TCEQ Chairman Bryan W. Shaw responded to the lawsuit by continuing to challenge the science behind manmade climate change and the economic wisdom of regulations to limit it. The Morning News reported:

“The science on global warming is far from settled,” Shaw, an associate professor of biological and agricultural engineering at Texas A&M, said in a prepared statement. He said regulations implemented incorrectly “will impose great costs on Texas, without any guarantee of a measurable environmental benefit. Reducing CO2 in Texas will do nothing to lower CO2 globally, but will have the effect of sending U.S. jobs to China and India.”

Public Citizen is not the only environmental organization putting pressure on Shaw’s agency over the TCEQ’s permit procedures related to air pollution.

On Wednesday, in an action keyed to Thursday’s Austin meetings on the permit issue, the Washington-based Environmental Integrity Project joined three Texas groups – the Galveston-Houston Association for Smog Prevention (GHASP) and the Texas offices of the Sierra Club and Environmental Defense Fund – in calling on the EPA to take stiff action if the TCEQ does not overhaul its permit program.

Specifically, the groups said that in the absence of an adequate state response, the EPA should formally place “Texas on a timeline to either fix the program or face sanctions and a possible federal takeover.”

The Washington-based signatory to that appeal, the Environmental Integrity Project, can probably be expected to receive an attentive hearing at very high levels in the Obama administration.
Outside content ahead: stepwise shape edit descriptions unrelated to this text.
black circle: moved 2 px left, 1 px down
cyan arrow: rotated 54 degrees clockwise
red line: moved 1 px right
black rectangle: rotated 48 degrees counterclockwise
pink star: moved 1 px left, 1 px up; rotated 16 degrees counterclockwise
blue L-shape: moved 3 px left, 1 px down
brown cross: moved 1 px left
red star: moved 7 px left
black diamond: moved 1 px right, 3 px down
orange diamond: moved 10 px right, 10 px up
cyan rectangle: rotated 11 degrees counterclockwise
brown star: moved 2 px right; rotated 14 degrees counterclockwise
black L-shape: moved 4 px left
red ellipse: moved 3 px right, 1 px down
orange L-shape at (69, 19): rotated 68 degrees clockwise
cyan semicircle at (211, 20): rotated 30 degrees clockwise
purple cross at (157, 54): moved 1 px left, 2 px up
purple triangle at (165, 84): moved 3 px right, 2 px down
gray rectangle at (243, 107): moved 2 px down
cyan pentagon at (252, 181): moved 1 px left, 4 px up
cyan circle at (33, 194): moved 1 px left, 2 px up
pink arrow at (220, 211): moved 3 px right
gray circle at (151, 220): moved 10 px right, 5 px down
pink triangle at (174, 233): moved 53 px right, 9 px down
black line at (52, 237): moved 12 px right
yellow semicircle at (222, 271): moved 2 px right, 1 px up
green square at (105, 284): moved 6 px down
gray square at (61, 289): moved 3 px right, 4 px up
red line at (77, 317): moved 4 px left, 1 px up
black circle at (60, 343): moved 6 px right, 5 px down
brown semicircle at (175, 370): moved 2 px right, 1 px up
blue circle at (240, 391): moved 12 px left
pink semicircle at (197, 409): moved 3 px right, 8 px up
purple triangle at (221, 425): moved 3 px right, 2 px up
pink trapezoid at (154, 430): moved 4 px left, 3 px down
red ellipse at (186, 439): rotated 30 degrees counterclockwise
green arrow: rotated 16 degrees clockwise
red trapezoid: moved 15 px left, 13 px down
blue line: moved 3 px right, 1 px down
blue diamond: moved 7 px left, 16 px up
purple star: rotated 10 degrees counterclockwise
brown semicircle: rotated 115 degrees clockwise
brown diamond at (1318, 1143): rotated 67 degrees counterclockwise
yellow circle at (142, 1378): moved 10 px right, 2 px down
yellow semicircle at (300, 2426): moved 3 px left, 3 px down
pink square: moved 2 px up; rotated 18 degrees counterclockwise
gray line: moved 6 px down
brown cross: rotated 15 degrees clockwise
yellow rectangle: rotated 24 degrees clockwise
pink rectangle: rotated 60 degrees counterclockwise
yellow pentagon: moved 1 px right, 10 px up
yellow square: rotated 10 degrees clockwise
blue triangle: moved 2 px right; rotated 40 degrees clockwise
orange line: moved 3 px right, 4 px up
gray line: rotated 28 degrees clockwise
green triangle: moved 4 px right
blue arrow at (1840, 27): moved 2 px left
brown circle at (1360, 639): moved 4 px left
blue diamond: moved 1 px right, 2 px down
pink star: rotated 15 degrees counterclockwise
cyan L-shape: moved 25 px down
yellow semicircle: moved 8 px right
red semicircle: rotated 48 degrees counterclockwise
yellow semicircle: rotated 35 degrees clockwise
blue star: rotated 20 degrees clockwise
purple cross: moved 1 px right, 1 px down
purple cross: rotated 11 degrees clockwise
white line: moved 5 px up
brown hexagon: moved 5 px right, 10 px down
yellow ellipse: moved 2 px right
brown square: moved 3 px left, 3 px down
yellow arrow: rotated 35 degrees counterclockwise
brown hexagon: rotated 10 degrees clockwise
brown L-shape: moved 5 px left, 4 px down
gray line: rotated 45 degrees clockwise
The organization’s founder and executive director, Eric Schaeffer, directed the EPA’s Office of Regulatory Enforcement from 1997-2002. During the part of that period in the Clinton administration, he launched a successful series of lawsuits against some of the nation’s largest electric utilities, charging that they “violat(ed) the Clean Air Act by expanding their coal-fired electric plants without controlling emissions such as nitrogen oxide and sulfur dioxide–noxious gases that cause smog, asthma, lung cancer, and premature death.”

The Clinton administration’s EPA chief at the time of that enforcement initiative was Carol Browner, now the chief environment and energy adviser in the Obama White House.